> [What needs to be done] Could you please find each line in the records that contains the word "juga" and copy it?

> [Provided information]

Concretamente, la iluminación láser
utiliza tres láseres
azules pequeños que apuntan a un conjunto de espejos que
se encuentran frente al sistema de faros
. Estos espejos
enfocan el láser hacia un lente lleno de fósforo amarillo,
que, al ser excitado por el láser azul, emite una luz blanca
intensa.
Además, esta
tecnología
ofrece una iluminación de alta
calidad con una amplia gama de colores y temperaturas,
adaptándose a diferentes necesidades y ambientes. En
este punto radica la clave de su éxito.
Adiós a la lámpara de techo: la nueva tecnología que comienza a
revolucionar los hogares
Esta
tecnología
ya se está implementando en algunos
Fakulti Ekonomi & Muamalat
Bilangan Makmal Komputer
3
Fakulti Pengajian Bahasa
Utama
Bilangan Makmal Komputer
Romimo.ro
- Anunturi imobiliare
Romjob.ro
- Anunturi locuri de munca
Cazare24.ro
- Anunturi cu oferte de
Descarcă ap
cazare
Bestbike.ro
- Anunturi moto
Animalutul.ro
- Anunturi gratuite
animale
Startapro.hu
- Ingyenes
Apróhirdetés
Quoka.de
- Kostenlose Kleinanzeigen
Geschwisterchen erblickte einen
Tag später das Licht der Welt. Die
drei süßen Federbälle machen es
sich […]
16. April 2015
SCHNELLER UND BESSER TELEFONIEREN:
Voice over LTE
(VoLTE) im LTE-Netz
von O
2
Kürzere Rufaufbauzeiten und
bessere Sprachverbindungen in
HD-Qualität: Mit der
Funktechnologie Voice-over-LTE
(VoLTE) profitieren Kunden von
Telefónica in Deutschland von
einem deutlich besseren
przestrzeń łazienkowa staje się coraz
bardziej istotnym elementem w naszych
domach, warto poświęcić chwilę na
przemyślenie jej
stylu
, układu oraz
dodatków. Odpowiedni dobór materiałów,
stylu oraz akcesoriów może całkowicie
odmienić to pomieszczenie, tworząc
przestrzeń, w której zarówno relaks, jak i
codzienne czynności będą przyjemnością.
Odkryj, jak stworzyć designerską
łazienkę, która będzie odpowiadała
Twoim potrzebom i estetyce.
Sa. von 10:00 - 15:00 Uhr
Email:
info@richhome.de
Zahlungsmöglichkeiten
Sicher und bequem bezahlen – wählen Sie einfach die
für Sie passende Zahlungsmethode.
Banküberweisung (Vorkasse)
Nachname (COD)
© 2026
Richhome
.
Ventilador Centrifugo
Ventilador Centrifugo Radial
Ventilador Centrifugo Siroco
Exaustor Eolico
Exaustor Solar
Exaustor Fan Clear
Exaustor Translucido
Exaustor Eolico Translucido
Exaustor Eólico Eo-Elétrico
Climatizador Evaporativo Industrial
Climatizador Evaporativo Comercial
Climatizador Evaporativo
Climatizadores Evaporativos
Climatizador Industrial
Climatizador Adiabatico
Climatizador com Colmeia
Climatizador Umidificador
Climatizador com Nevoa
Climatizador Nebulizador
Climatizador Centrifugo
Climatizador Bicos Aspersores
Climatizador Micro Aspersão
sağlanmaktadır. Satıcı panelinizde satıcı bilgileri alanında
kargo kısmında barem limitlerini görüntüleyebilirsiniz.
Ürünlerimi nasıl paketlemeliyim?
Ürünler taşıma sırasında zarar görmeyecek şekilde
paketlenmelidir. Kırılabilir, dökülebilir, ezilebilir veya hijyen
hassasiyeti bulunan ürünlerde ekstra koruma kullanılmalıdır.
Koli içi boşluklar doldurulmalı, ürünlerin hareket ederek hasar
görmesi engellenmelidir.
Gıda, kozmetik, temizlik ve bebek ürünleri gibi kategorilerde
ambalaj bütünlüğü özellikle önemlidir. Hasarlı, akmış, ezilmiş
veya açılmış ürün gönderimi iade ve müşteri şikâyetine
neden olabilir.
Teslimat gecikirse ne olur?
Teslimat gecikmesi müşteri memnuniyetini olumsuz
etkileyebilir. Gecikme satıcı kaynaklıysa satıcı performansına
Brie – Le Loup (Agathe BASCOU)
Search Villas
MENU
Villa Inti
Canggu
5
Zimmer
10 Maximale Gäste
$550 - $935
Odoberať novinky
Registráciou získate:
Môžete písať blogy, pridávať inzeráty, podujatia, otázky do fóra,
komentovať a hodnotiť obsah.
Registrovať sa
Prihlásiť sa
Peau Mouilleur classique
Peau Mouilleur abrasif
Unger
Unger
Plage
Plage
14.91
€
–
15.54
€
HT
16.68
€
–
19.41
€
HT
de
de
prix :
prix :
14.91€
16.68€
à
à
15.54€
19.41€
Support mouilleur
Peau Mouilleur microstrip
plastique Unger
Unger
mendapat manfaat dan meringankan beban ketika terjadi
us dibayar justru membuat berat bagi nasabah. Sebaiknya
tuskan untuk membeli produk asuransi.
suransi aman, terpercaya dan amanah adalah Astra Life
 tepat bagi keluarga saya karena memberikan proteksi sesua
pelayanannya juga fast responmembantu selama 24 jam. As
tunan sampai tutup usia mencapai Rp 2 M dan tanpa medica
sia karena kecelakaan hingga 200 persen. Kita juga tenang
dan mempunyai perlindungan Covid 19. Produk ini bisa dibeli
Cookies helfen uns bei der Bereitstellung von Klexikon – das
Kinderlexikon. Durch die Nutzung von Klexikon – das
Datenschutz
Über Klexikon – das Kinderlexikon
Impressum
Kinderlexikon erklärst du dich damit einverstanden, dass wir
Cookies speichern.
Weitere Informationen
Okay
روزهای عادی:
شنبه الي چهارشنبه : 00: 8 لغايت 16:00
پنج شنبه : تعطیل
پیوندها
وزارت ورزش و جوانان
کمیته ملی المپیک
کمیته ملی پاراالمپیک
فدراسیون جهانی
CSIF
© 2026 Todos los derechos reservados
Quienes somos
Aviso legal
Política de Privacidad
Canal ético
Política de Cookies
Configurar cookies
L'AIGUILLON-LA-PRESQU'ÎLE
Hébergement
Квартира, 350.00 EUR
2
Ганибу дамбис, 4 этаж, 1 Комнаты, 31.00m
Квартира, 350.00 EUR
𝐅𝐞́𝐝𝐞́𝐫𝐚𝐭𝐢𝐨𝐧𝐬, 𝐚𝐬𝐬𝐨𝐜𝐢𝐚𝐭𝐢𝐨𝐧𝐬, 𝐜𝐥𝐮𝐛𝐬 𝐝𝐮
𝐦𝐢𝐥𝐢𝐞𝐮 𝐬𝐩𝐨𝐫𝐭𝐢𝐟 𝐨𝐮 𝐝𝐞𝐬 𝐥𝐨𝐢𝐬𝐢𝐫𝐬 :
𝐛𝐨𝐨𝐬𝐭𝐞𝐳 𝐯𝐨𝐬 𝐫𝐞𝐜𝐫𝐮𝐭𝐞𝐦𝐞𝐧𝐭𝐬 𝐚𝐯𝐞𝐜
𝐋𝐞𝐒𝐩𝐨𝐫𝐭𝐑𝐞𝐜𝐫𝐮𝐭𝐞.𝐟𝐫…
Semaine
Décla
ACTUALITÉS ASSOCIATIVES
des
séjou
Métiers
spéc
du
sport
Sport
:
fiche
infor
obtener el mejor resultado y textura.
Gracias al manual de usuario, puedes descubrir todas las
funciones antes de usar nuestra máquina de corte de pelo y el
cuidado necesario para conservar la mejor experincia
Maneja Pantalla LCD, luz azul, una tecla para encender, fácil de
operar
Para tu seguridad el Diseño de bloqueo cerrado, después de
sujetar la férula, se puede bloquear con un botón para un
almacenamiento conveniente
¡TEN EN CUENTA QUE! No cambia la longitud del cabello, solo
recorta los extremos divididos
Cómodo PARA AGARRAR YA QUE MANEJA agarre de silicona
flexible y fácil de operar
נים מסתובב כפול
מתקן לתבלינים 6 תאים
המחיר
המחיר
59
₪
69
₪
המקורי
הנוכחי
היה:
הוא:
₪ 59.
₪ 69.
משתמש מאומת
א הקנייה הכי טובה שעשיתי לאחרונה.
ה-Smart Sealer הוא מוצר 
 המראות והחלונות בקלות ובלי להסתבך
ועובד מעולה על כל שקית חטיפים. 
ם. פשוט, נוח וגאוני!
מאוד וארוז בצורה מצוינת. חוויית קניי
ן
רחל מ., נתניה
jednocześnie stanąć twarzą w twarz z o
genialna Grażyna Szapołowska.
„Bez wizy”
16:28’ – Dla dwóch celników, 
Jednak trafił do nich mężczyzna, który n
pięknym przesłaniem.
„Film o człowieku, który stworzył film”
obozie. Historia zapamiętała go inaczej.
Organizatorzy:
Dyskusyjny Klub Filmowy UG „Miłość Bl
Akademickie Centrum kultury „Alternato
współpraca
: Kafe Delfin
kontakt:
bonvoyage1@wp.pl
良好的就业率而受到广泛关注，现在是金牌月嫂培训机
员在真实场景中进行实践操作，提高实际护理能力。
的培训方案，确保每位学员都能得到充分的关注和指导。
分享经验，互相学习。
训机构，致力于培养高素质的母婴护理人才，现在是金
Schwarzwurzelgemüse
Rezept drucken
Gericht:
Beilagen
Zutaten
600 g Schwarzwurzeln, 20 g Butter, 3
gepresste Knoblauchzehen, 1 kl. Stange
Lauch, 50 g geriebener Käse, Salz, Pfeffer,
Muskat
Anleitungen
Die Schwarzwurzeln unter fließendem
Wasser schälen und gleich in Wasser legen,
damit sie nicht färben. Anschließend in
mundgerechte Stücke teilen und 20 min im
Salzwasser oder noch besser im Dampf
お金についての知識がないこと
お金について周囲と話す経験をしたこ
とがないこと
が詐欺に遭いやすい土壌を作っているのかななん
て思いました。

> [Answer to the exercise]
pelayanannya juga fast responmembantu selama 24 jam. As
sia karena kecelakaan hingga 200 persen. Kita juga tenang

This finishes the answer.